(Transcribed page contents)

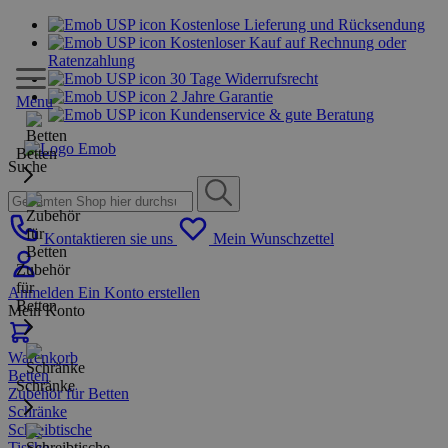
Kostenlose Lieferung und Rücksendung
Kostenloser Kauf auf Rechnung oder
Ratenzahlung
30 Tage Widerrufsrecht
2 Jahre Garantie
Menu
Kundenservice & gute Beratung
Betten
Suche
Kontaktieren sie uns
Mein Wunschzettel
Zubehör
für
Anmelden
Ein Konto erstellen
Betten
Mein Konto
Warenkorb
Betten
Schränke
Zubehör für Betten
Schränke
Schreibtische
Tische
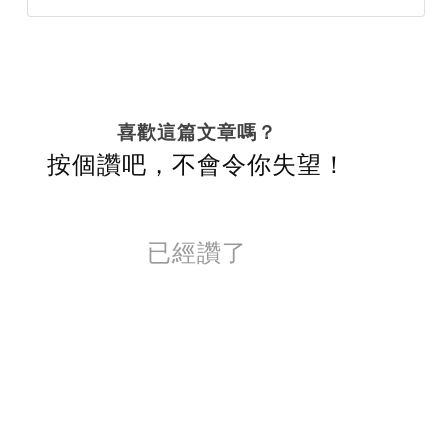
喜歡這篇文章嗎？
按個讚吧，不會令你失望！
已經讚了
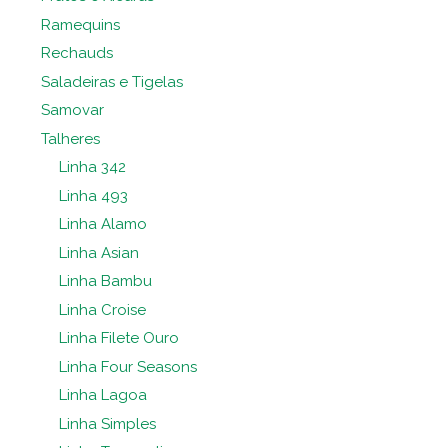
Ramequins
Rechauds
Saladeiras e Tigelas
Samovar
Talheres
Linha 342
Linha 493
Linha Alamo
Linha Asian
Linha Bambu
Linha Croise
Linha Filete Ouro
Linha Four Seasons
Linha Lagoa
Linha Simples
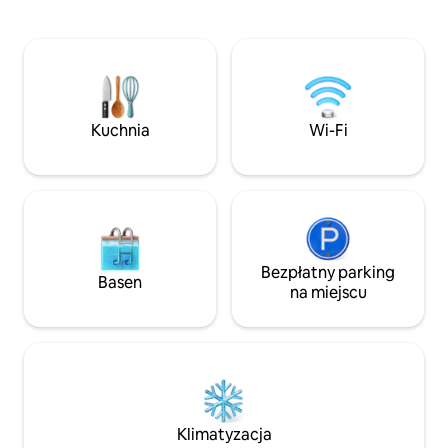
zacieniony taras. W pełni wyposażona
pobliżu biegną śc
kuchnia, ekspres do kawy Nespresso,
kanału. Pierwsze s
Netflix, telewizor 65”, Wi-Fi z kablem
oddalone są o god
światłowodowym. Oddzielne wejście,
samochodem. Euro
samodzielne zameldowanie. 5 minut od
park rozrywki na ś
centrum Sélestat, 20 minut od zamku
odległości 35 km.
Haut-Kœnigsbourg, 15 minut od Colmar.
udogodnienia w od
Kuchnia
Wi-Fi
Idealne miejsce dla osób podróżujących
apartamentu.
Szlakiem Winnym, rodzin i osób
podróżujących służbowo.
Bezpłatny parking
Basen
na miejscu
Klimatyzacja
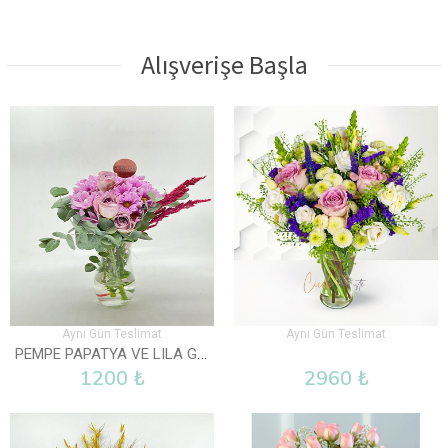
Alışverişe Başla
Aynı Gün Teslimat
Aynı Gün Teslimat
PEMPE PAPATYA VE LILA GÜL VAZOLU
1200 ₺
2960 ₺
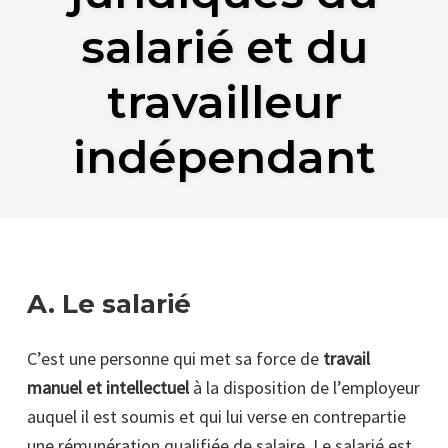
salarié et du
travailleur
indépendant
A. Le salarié
C’est une personne qui met sa force de
travail
manuel et intellectuel
à la disposition de l’employeur
auquel il est soumis et qui lui verse en contrepartie
une rémunération qualifiée de salaire. Le salarié est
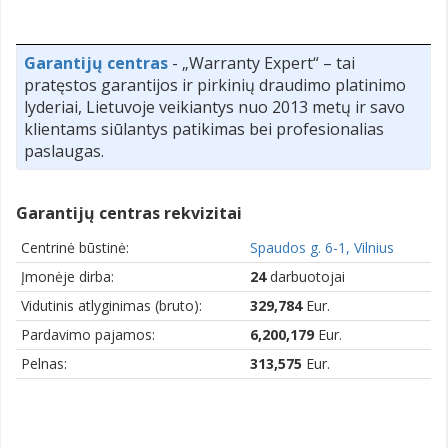
Garantijų centras
- „Warranty Expert“ – tai
pratęstos garantijos ir pirkinių draudimo platinimo
lyderiai, Lietuvoje veikiantys nuo 2013 metų ir savo
klientams siūlantys patikimas bei profesionalias
paslaugas.
Garantijų centras rekvizitai
Centrinė būstinė:
Spaudos g. 6-1, Vilnius
Įmonėje dirba:
24
darbuotojai
Vidutinis atlyginimas (bruto):
329,784
Eur.
Pardavimo pajamos:
6,200,179
Eur.
Pelnas:
313,575
Eur.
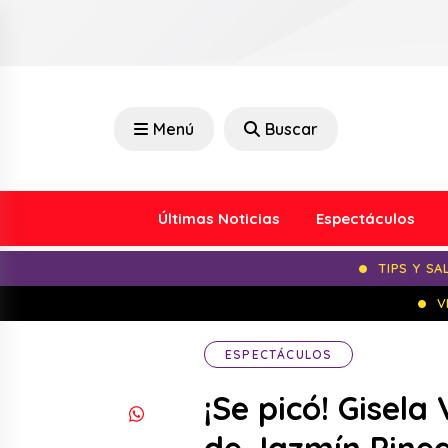
Menú
Buscar
Últimas Noticias
Espectáculos
TIPS Y SA
V
ESPECTÁCULOS
¡Se picó! Gisel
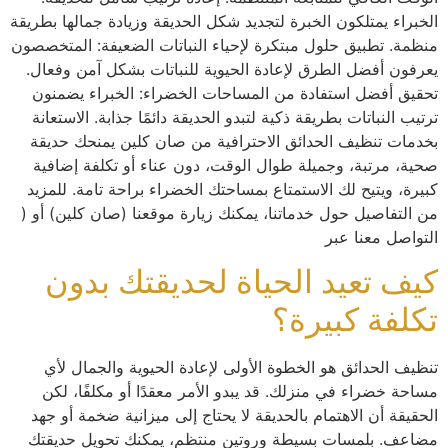
الخبراء يمتلكون الخبرة لتجديد شكل الحديقة وزيادة جمالها بطريقة
منظمة. تطبيق حلول مبتكرة لإحياء النباتات الضعيفة: المتخصصون
يعرفون أفضل الطرق لإعادة الحيوية للنباتات بشكل آمن وفعال.
تحقيق أفضل استفادة من المساحات الخضراء: الخبراء يضمنون
ترتيب النباتات بطريقة ذكية لتبدو الحديقة دائمًا جذابة. الاستعانة
بخدمات تنظيف الحدائق الاحترافية من صان كلين يمنحك حديقة
صحية، مرتبة، وجميلة طوال الوقت، دون عناء أو تكلفة إضافية
كبيرة، ويتيح لك الاستمتاع بمساحتك الخضراء براحة تامة. للمزيد
من التفاصيل حول خدماتنا، يمكنك زيارة موقعنا (صان كلين) أو (
التواصل معنا عبر
كيف تعيد الحياة لحديقتك بدون
تكلفة كبيرة؟
تنظيف الحدائق هو الخطوة الأولى لإعادة الحيوية والجمال لأي
مساحة خضراء في منزلك. قد يبدو الأمر معقدًا أو مكلفًا، لكن
الحقيقة أن الاهتمام بالحديقة لا يحتاج إلى ميزانية ضخمة أو جهد
مضاعف. بلمسات بسيطة وروتين منتظم، يمكنك تحويل حديقتك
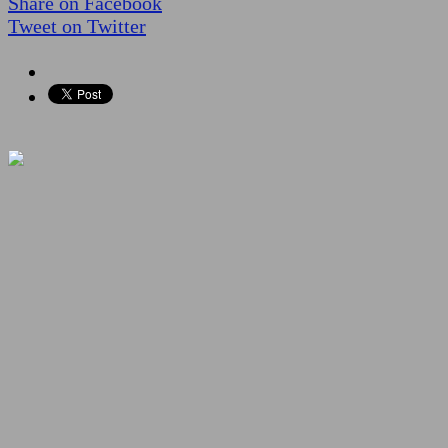
Share on Facebook
Tweet on Twitter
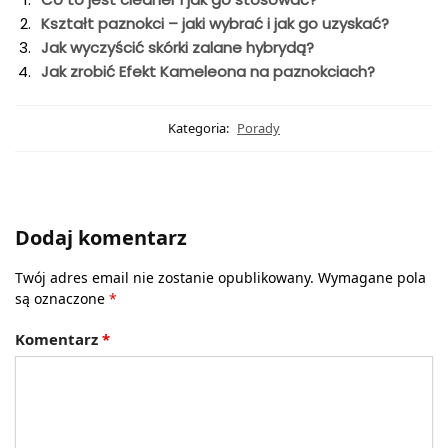
Kształt paznokci – jaki wybrać i jak go uzyskać?
Jak wyczyścić skórki zalane hybrydą?
Jak zrobić Efekt Kameleona na paznokciach?
Kategoria:
Porady
Dodaj komentarz
Twój adres email nie zostanie opublikowany.
Wymagane pola
są oznaczone
*
Komentarz
*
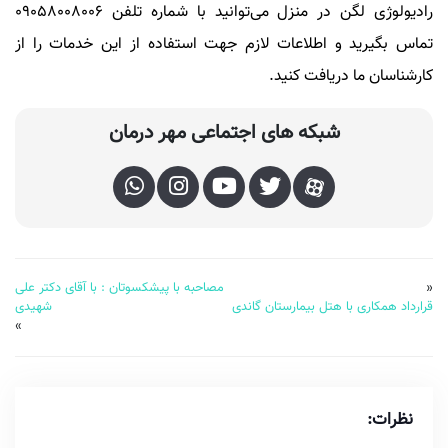
رادیولوژی لگن در منزل می‌توانید با شماره تلفن 09058008006
تماس بگیرید و اطلاعات لازم جهت استفاده از این خدمات را از
کارشناسان ما دریافت کنید.
شبکه های اجتماعی مهر درمان
«
مصاحبه با پیشکسوتان : با آقای دکتر علی
قرارداد همکاری با هتل بیمارستان گاندی
شهیدی
»
نظرات:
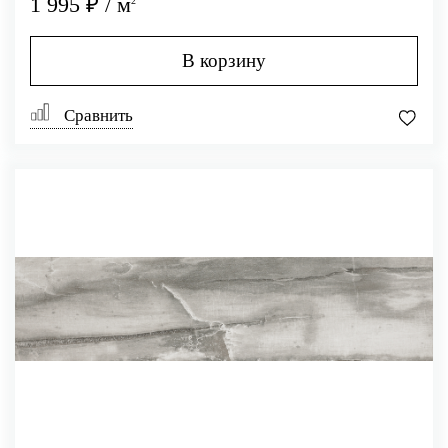
1 995 ₽ / м
В корзину
Сравнить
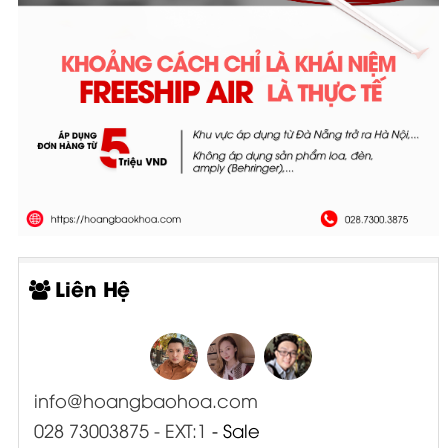
Liên Hệ
info@hoangbaohoa.com
028 73003875 - EXT:1
- Sale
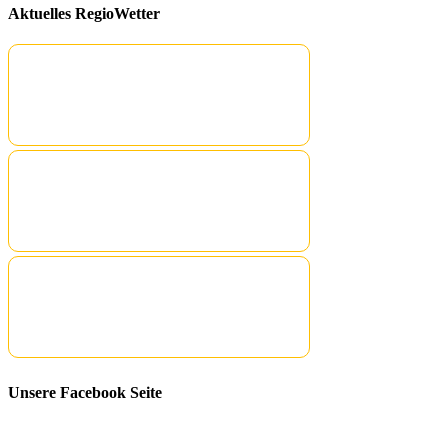
Aktuelles RegioWetter
Unsere Facebook Seite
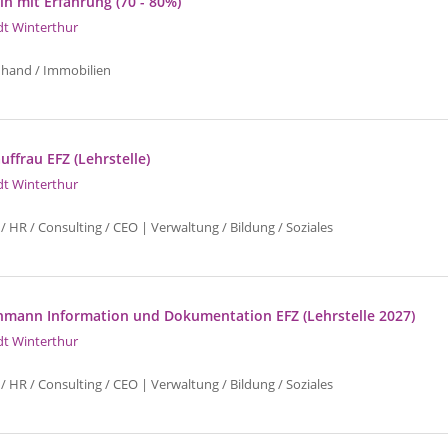
in mit Erfahrung (70 - 80%)
dt Winterthur
uhand / Immobilien
ffrau EFZ (Lehrstelle)
dt Winterthur
/ HR / Consulting / CEO | Verwaltung / Bildung / Soziales
hmann Information und Dokumentation EFZ (Lehrstelle 2027)
dt Winterthur
/ HR / Consulting / CEO | Verwaltung / Bildung / Soziales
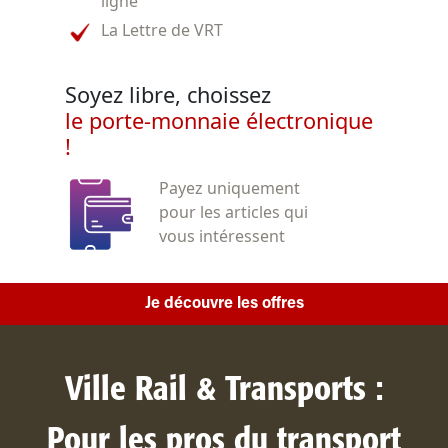
ligne
La Lettre de VRT
Soyez libre, choissez
le porte-monnaie électronique
!
Payez uniquement
pour les articles qui
vous intéressent
Je découvre les offres
Ville Rail & Transports :
Pour les pros du transport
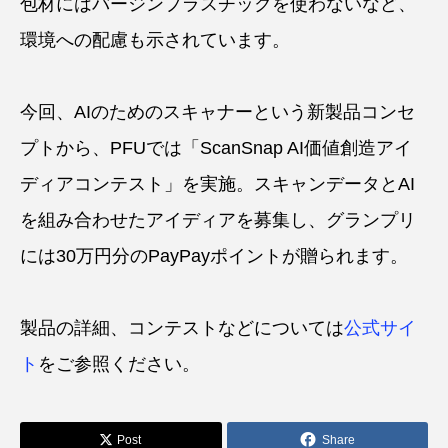
包材にはバージンプラスチックを使わないなど、
環境への配慮も示されています。
今回、AIのためのスキャナーという新製品コンセ
プトから、PFUでは「ScanSnap AI価値創造アイ
ディアコンテスト」を実施。スキャンデータとAI
を組み合わせたアイディアを募集し、グランプリ
には30万円分のPayPayポイントが贈られます。
製品の詳細、コンテストなどについては
公式サイ
ト
をご参照ください。
Post
Share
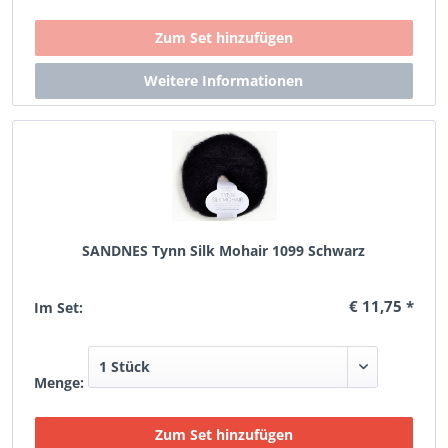
SANDNES Tynn Silk Mohair 1099 Schwarz
€ 11,75 *
Im Set:
Menge:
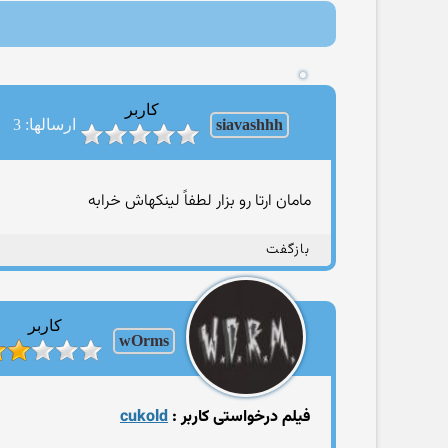
کاربر
siavashhh
ارسالها: 3
مامان ارتا رو بزار لطفاً لینکهاش خرابه
بازگفت
کاربر
wOrms
فیلم درخواستی کاربر :
cukold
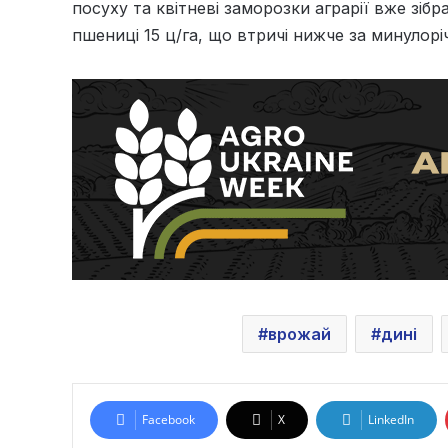
посуху та квітневі заморозки аграрії вже зіб
пшениці 15 ц/га, що втричі нижче за минулорі
врожай
дині
Facebook
X
LinkedIn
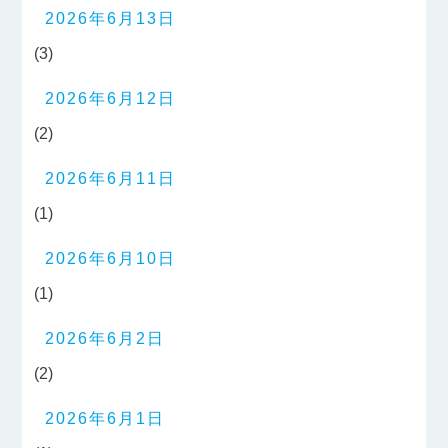
2026年6月13日
(3)
2026年6月12日
(2)
2026年6月11日
(1)
2026年6月10日
(1)
2026年6月2日
(2)
2026年6月1日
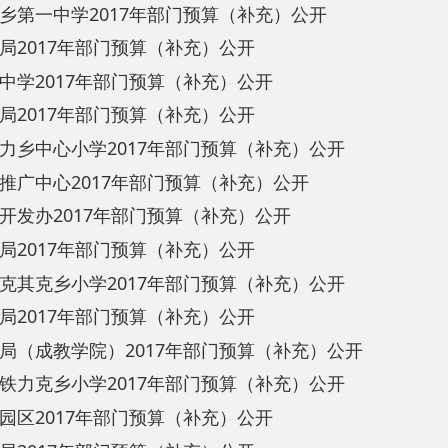
17年部门预算（补充）公开
7年部门预算（补充）公开
心小学2017年部门预算（补充）公开
2017年部门预算（补充）公开
017年部门预算（补充）公开
7年部门预算（补充）公开
乡小学2017年部门预算（补充）公开
7年部门预算（补充）公开
教学院）2017年部门预算（补充）公开
乡小学2017年部门预算（补充）公开
17年部门预算（补充）公开
7年部门预算（补充）公开
017年部门预算（补充）公开
2017年部门预算（补充）公开
上一页
1
2
3
下一页
尾页
共 117 条
/
共 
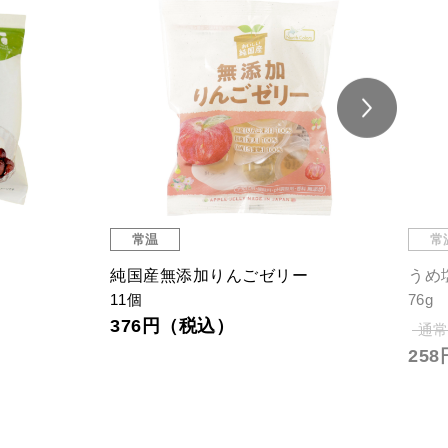
常温
常
純国産無添加りんごゼリー
うめ
11個
76g
376円（税込）
通常
25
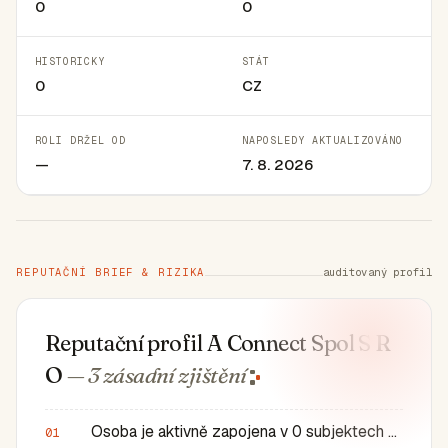
0
0
HISTORICKY
STÁT
0
CZ
ROLI DRŽEL OD
NAPOSLEDY AKTUALIZOVÁNO
—
7. 8. 2026
REPUTAČNÍ BRIEF & RIZIKA
auditovaný profil
Reputační profil A Connect Spol S R
O
— 3 zásadní
zjištění
Osoba je aktivně zapojena v 0 subjektech a má 0 historic…
01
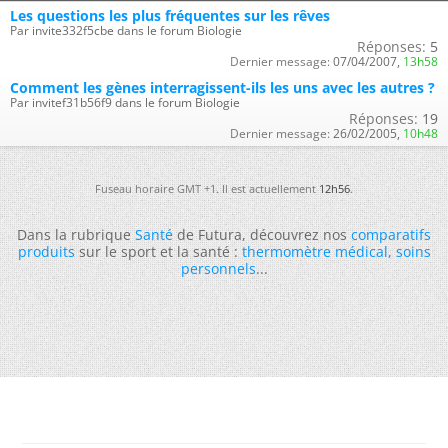
Les questions les plus fréquentes sur les rêves
Par invite332f5cbe dans le forum Biologie
Réponses:
5
Dernier message:
07/04/2007,
13h58
Comment les gènes interragissent-ils les uns avec les autres ?
Par invitef31b56f9 dans le forum Biologie
Réponses:
19
Dernier message:
26/02/2005,
10h48
Fuseau horaire GMT +1. Il est actuellement
12h56
.
Dans la rubrique
Santé
de Futura, découvrez nos
comparatifs
produits
sur le sport et la santé :
thermomètre médical
,
soins
personnels
...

**Description of the task:** Write down how many lines of the data above contain the string "podróżujących", and include nothing besides that number.

**Answer for this exercise:** 2